No campo geopolítico, a América Latina tornou-se espaço de competição entre grandes potências. A China consolidou presença significativa por meio de investimentos em mineração, infraestrutura e energia. Empresas chinesas participam de projetos de lítio na Argentina, no Chile e na Bolívia, além de atuarem fortemente no setor de cobre peruano. Pequim adota estratégia de longo prazo, frequentemente combinando financiamento, construção de infraestrutura e contratos de fornecimento.

Os Estados Unidos, por sua vez, intensificaram a diplomacia mineral na região, especialmente após reconhecerem a vulnerabilidade de suas cadeias produtivas. Washington busca acordos que garantam fornecimento estável e sustentável, ao mesmo tempo em que tenta contrabalançar a influência chinesa. Iniciativas de cooperação incluem financiamento para projetos de mineração, apoio técnico e incentivos para cadeias produtivas alinhadas a padrões ambientais e trabalhistas.

A União Europeia também ampliou sua presença diplomática e comercial, propondo parcerias estratégicas com países latino-americanos para assegurar fornecimento de minerais críticos. Bruxelas aposta na transferência tecnológica e em compromissos ambientais como diferencial competitivo. Em muitos casos, governos latino-americanos utilizam essa disputa entre potências para negociar melhores condições, ampliando margem de manobra.
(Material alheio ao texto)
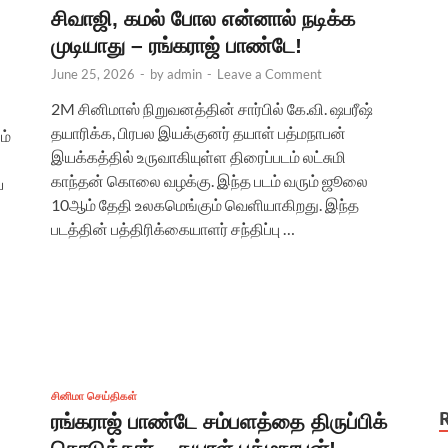
சிவாஜி, கமல் போல என்னால் நடிக்க
முடியாது – ரங்கராஜ் பாண்டே!
June 25, 2026
-
by
admin
-
Leave a Comment
2M சினிமாஸ் நிறுவனத்தின் சார்பில் கே.வி. ஷபரீஷ்
தயாரிக்க, பிரபல இயக்குனர் தயாள் பத்மநாபன்
ம்
இயக்கத்தில் உருவாகியுள்ள திரைப்படம் லட்சுமி
காந்தன் கொலை வழக்கு. இந்த படம் வரும் ஜூலை
ய
10ஆம் தேதி உலகமெங்கும் வெளியாகிறது. இந்த
படத்தின் பத்திரிக்கையாளர் சந்திப்பு …
சினிமா செய்திகள்
ரங்கராஜ் பாண்டே சம்பளத்தை திருப்பிக்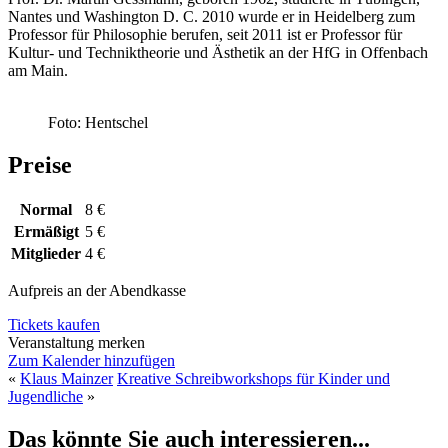
Nantes und Washington D. C. 2010 wurde er in Heidelberg zum
Professor für Philosophie berufen, seit 2011 ist er Professor für
Kultur- und Techniktheorie und Ästhetik an der HfG in Offenbach
am Main.
Foto: Hentschel
Preise
Normal
8 €
Ermäßigt
5 €
Mitglieder
4 €
Aufpreis an der Abendkasse
Tickets kaufen
Veranstaltung merken
Zum Kalender hinzufügen
«
Klaus Mainzer
Kreative Schreibworkshops für Kinder und
Jugendliche
»
Das könnte Sie auch interessieren...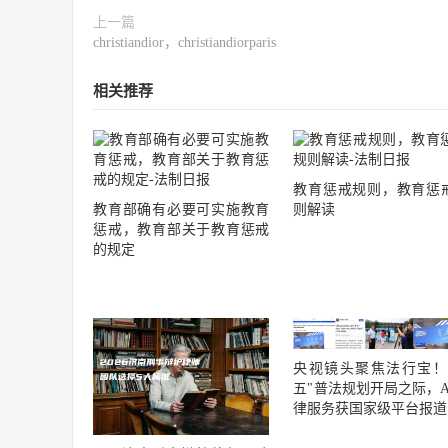
上一篇
christiandior，christiandiorparis
相关推荐
教育惩戒规则，教育惩
教育部确有必要可实施教育
则解读
惩戒，教育部关于教育惩戒
的规定
央视镜头聚焦法行宝！
五"普法规划开局之际，A
律服务获国家级平台报道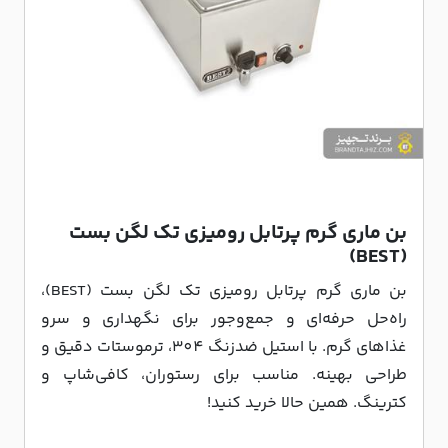
بن ماری گرم پرتابل رومیزی تک لگن بست
(BEST)
بن ماری گرم پرتابل رومیزی تک لگن بست (BEST)،
راه‌حل حرفه‌ای و جمع‌وجور برای نگهداری و سرو
غذاهای گرم. با استیل ضدزنگ 304، ترموستات دقیق و
طراحی بهینه. مناسب برای رستوران، کافی‌شاپ و
کترینگ. همین حالا خرید کنید!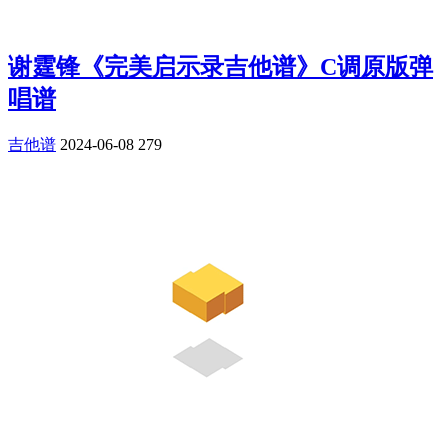
谢霆锋《完美启示录吉他谱》C调原版弹
唱谱
吉他谱
2024-06-08
279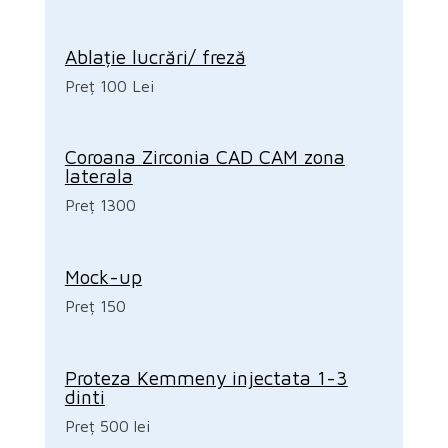
Ablație lucrări/ freză
Preț 100 Lei
Coroana Zirconia CAD CAM zona
laterala
Preț 1300
Mock-up
Preț 150
Proteza Kemmeny injectata 1-3
dinti
Preț 500 lei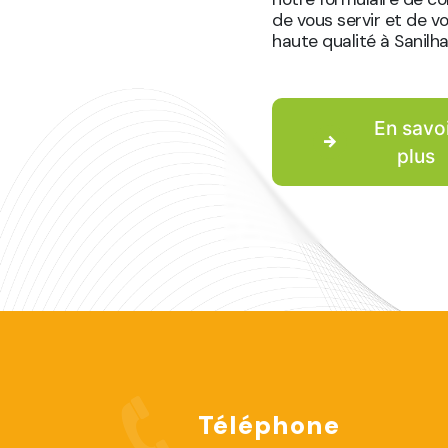
de vous servir et de v
haute qualité à Sanilha
En savo
plus
Téléphone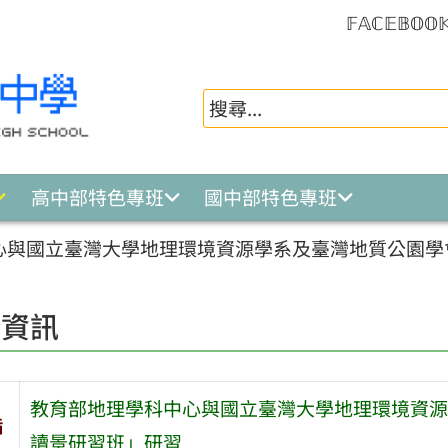
𝔽𝔸ℂ𝔼𝔹𝕆𝕆
高中部特色專班
國中部特色專班
與國立臺灣大學地理環境資源學系及臺灣地質公園學會
園資訊
教育部地理學科中心與國立臺灣大學地理環境資源學
旨
讀景研習班」研習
Do ponto de vista geoeconômico, a grande questão é se a região conseguirá transformar sua vantagem geológica em poder estrutural. A simples posse de reservas não garante influência. O controle das etapas de refino, processamento e manufatura continua concentrado fora da América Latina, especialmente na Ásia. Sem investimento em tecnologia, capacitação industrial e integração regional, o risco é permanecer como elo primário da cadeia.

Alguns países ensaiam estratégias mais assertivas. O Chile discute a criação de uma empresa nacional do lítio com participação privada, buscando maior coordenação estratégica. A Argentina tenta articular políticas provinciais com objetivos nacionais de desenvolvimento industrial. O México nacionalizou o lítio e criou empresa estatal para gerir o recurso, apostando em soberania, embora enfrente desafios técnicos e de financiamento.

A integração regional poderia ampliar o poder de barganha latino-americano. Uma coordenação entre países produtores de lítio, por exemplo, permitiria influenciar preços e negociar coletivamente com grandes compradores, à semelhança do que a OPEP fez com o petróleo. No entanto, divergências políticas, modelos econômicos distintos e instabilidade institucional dificultam iniciativas desse tipo.

A dimensão ambiental adiciona complexidade. A extração de lítio em salares consome grandes volumes de água em regiões áridas, gerando tensões com comunidades indígenas e agricultores. Projetos de cobre frequentemente enfrentam resistência social. Governos precisam equilibrar pressões por crescimento econômico com demandas por sustentabilidade, sob risco de instabilidade política que afaste investidores.

A América Latina encontra-se, portanto, diante de uma encruzilhada histórica. A transição energética global cria oportunidade rara de reposicionamento estratégico. Se conseguir articular políticas industriais, fortalecer instituições, investir em tecnologia e negociar de forma coordenada com grandes potências, poderá ampliar sua relevância no sistema internacional. Caso contrário, poderá repetir o padrão histórico de dependência, agora sob a lógica da economia verde.

O que está em jogo não é apenas a exportação de minerais, mas a inserção da região na arquitetura produtiva do século XXI. A corrida por terras raras e minerais críticos redefine alianças, cadeias globais de valor e estratégias de desenvolvimento. A América Latina, rica em recursos e marcada por desafios estruturais, tem diante de si uma oportunidade estratégica que poderá moldar seu papel nas próximas décadas.